Lazarof's music is hard to classify, but worth it

March 25, 1991|By Stephen Wigler | Stephen Wigler,Sun Music Critic

Henri Lazarof is a composer whose name always rings a bell, but whose music is rarely played. The music of Lazarof, who was born in Bulgaria and who completed his training in Israel, Italy and country, does not belong to any discernible national or stylistic school. He has taught for almost 30 years at the University of California at Los Angeles, once the home of Arnold Schoenberg, but Lazarof's individual music cannot be pigeon-holed as serialist. The music is thorny -- as a performance of his "Concertante II" (1988) yesterday evening at the College of Notre Dame by the Washington-based American Camerata for New Music reminded one -- but it is also witty, if rather cold, and beautifully organized.

"Concertante II" is in three movements and scored for piano, violin, cello, bass, oboe, clarinet, flute and percussion. The first movement began and ended with a passage in quarter tones by the oboe (beautifully played by James Ostryniec) that strangely but affectingly recalled that for English Horn in Wagner's "Tristan." The use of color was masterly -- the oboe was followed by plucked piano strings, chimes and winds, which were later joined by the strings. A motoric second movement was followed by one that began and ended with simplicity and elegance (a beautiful melody for violin and cello) that recalled the first movement.

The performance of the Lazarof -- which was conducted by the American Camerata's music director, John Stephens -- was excellent, as were those of the two other works on the program.

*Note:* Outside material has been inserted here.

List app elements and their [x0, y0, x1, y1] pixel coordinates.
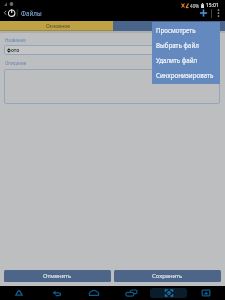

Haskell Small's "Phoenix" (1986) did not seem, however, to be much more than an agreeable piece of fluff. This duo for flute (Virginia Nanzetta) and violin (Joel Berman) rises and dies -- only to rise again -- from a rather genial figure that recalled Appalachian music. The program ended with Prokofiev's wonderful, but neglected, 1924 Quintet for two violins, bass, clarinet and oboe.